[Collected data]
-- Opening Marker --
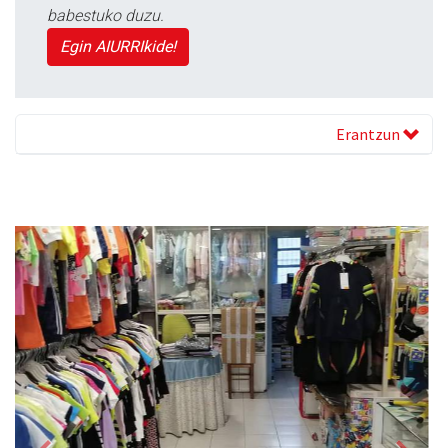
babestuko duzu.
Egin AIURRIkide!
Erantzun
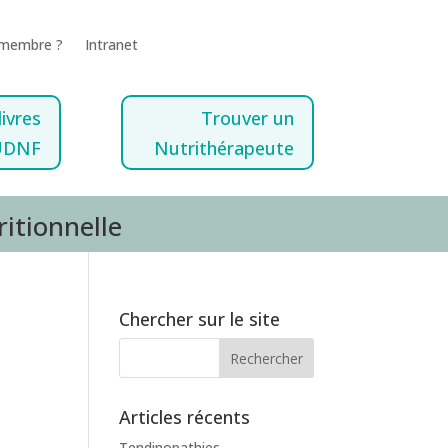
 membre ?
Intranet
livres
Trouver un
UDNF
Nutrithérapeute
ritionnelle
Chercher sur le site
Articles récents
Tendinopathies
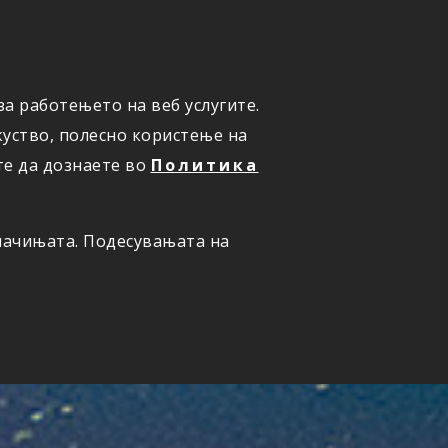
а работењето на веб услугите.
ОНЛАЈН
ПРИЈАВИ ШТЕТА
уство, полесно користење на
те да дознаете во
Политика
олачињата. Подесувањата на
-- Closing Marker --
Work instruction
In the records above, retype exactly the lines from the one with "уство, полесно користење на" through the last one.

Solution below
уство, полесно користење на
те да дознаете во
Политика
олачињата. Подесувањата на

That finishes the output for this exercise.